Medianeras internas
- redepsicoterapias
- 25 de jan. de 2014
- 3 min de leitura
“Medianeras” é um filme argentino de 2011, dirigido por Gustavo Taretto, a partir do qual sobre muito se poderia dizer; sobre a solidão, a busca do amor, a arquitetura moderna, a vida virtual... Mas resolvi me ater a um tema – e ao nome. O que são, afinal, medianeras?
Mariana, do filme, diz que medianera é uma parede existente em todos os prédios, aquela “face inútil, imprestável, que não é nem a fachada frontal e nem a posterior (…). Superfícies enormes, que nos dividem e nos lembram do passar do tempo, a poluição e a sujeira da cidade. As medianeras mostram nosso estado mais miserável, refletem a inconstância, as rachaduras, as soluções temporárias. O lixo que escondemos sob o tapete”.
No filme, as personagens se apresentam enfatizando suas fobias, hipocondrias, suas não realizações profissionais, seus amores sem final feliz e outras mazelas mais, as quais para muitos são as que devem ser evitadas no facebook e nos primeiros encontros.
Sejam quais forem os conteúdos que escolhemos para nos apresentar nas diferentes situações da vida, ao colocar a máscara escolhida, escondemos algo sob ela. Por debaixo da máscara ficam conteúdos psíquicos incompatíveis com nossos ideais conscientes, conteúdos que, para nossa consciência, “mostram nosso estado mais miserável, refletem a inconstância, as rachaduras”e por isso mesmo, comumente tentamos jogá-los para baixo do tapete e para longe de nossa lembrança. Importante deixar claro, que o que aqui chamo de escolha e de tentativa de afastamento de determinados conteúdos não são atos planejados. Isto é, há um longo processo que resulta nesta “configuração” e que nem sempre – quase nunca – passa por etapas conscientemente controladas. Mas sobre isso, podemos falar em outro momento.
Voltando ao filme, apesar das máscaras inusuais que as personagens vestem, é fácil empatizar com elas, talvez, justamente, por falarem de uma forma natural, como coisas da rotina e com humor, sobre as dificuldades e sofrimentos que todos temos.
Aquilo que não agrada faz parte da rotina de todos, mas muitas vezes apenas no escuro, em algum lugar em nós que não acessamos quase nunca, como uma caixa de sapatos cheia de tralhas esquecida no fundo do armário. Mas , continuando com a definição de medianera do filme, “contra toda a opressão que significa viver em caixas de sapatos, existe uma saída, uma fuga, ilegal, como todas as fugas. Em clara contravenção ao código de planejamento urbano, abrem-se minúsculas, irregulares e irresponsáveis janelas que permitem que milagrosos raios de luz iluminem a escuridão em que vivemos”.
Da concretude da medianera janelas se abrem promovendo um encontro entre o externo e o interno. Já as paredes abstratas e humanas que protegem a caixa cheia de “dissabores” e desconhecimentos são quebradas, não com marretas, mas com algum instrumento impalpável, mas forte o suficiente para ir contra a nossa vontade e nosso controle. Como uma “fuga, ilegal, como todas as fugas”, algo daquele conteúdo escondido se revela e, de repente, sem bem saber por quê, nos damos conta que não somos apenas a fachada frontal.
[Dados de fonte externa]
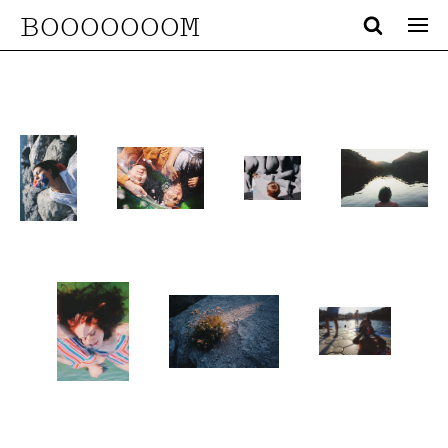
BOOOOOOOM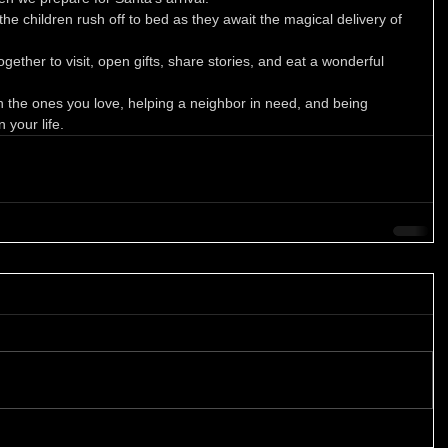
the children rush off to bed as they await the magical delivery of 
ether to visit, open gifts, share stories, and eat a wonderful 
h the ones you love, helping a neighbor in need, and being 
 your life. 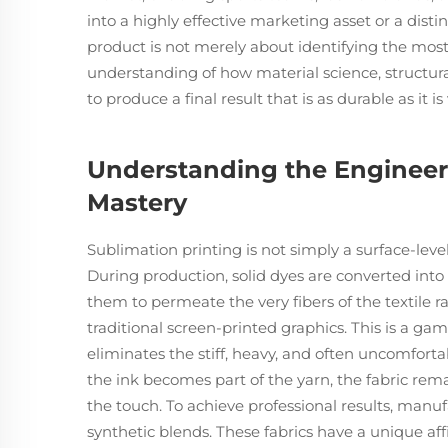
into a highly effective marketing asset or a dist
product is not merely about identifying the most
understanding of how material science, structura
to produce a final result that is as durable as it is
Understanding the Engineer
Mastery
Sublimation printing is not simply a surface-level
During production, solid dyes are converted into
them to permeate the very fibers of the textile ra
traditional screen-printed graphics. This is a ga
eliminates the stiff, heavy, and often uncomforta
the ink becomes part of the yarn, the fabric rema
the touch. To achieve professional results, manu
synthetic blends. These fabrics have a unique affi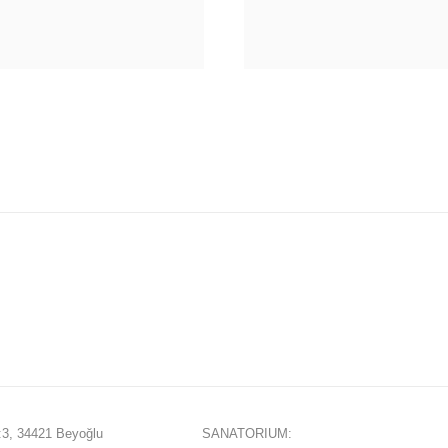
3, 34421 Beyoğlu
SANATORIUM: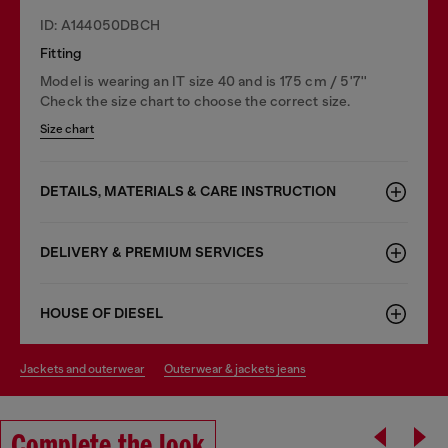
ID: A144050DBCH
Fitting
Model is wearing an IT size 40 and is 175 cm / 5'7''
Check the size chart to choose the correct size.
Size chart
DETAILS, MATERIALS & CARE INSTRUCTION
DELIVERY & PREMIUM SERVICES
HOUSE OF DIESEL
jackets and outerwear
outerwear & jackets jeans
Complete the look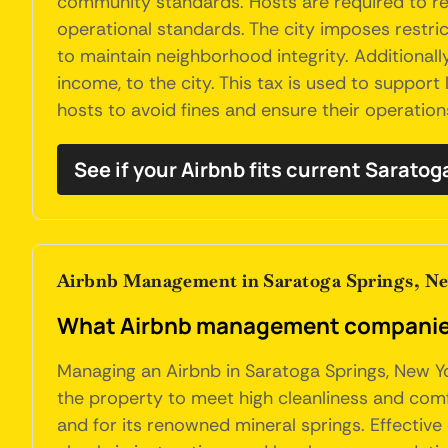
community standards. Hosts are required to reg
operational standards. The city imposes restric
to maintain neighborhood integrity. Additionall
income, to the city. This tax is used to support
hosts to avoid fines and ensure their operations
See if your Airbnb fits current Sarato
Airbnb Management in Saratoga Springs, N
What Airbnb management companies 
Managing an Airbnb in Saratoga Springs, New Yo
the property to meet high cleanliness and comf
and for its renowned mineral springs. Effective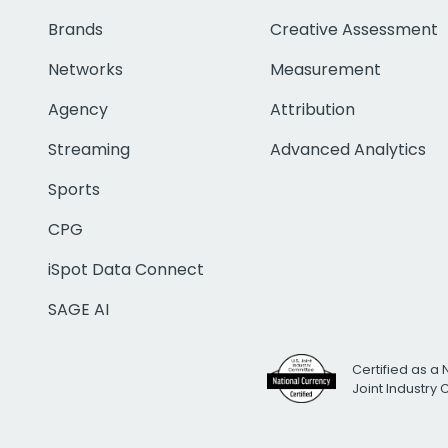
Brands
Creative Assessment
Networks
Measurement
Agency
Attribution
Streaming
Advanced Analytics
Sports
CPG
iSpot Data Connect
SAGE AI
Certified as a 
Joint Industry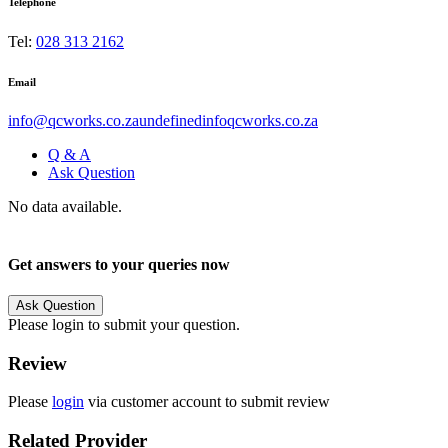
Telephone
Tel:
028 313 2162
Email
info@qcworks.co.zaundefinedinfoqcworks.co.za
Q & A
Ask Question
No data available.
Get answers to your queries now
Ask Question
Please login to submit your question.
Review
Please
login
via customer account to submit review
Related Provider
Diante desta surpresa, o arranjo bidimensional fachada-fundos dá lugar a outras dimensões que nos tocam de forma indireta e espantosa, seja pelo desconhecido que revelam, como em alguns sonhos, por exemplo, seja pela surpresa de nos vermos dominados, possuídos, por algo em nós que foge de nosso controle consciente. Como aquela sensação de se irritar e gritar, como se “tivesse saído de si”. Como se uma luz tivesse iluminado um escuro, ou, no nosso caso, como se o escuro tivesse amenizado a luz ofuscante de nossa limitada consciência.
*Luisa Rosenberg é psicóloga clínica junguiana, graduada em 2011 pela PUC-SP. Aos sábados,escreve sobre as coisas do cotidiano; “crônicas psicológicas” falando, muitas vezes, sobre as artes para tentar falar da vida.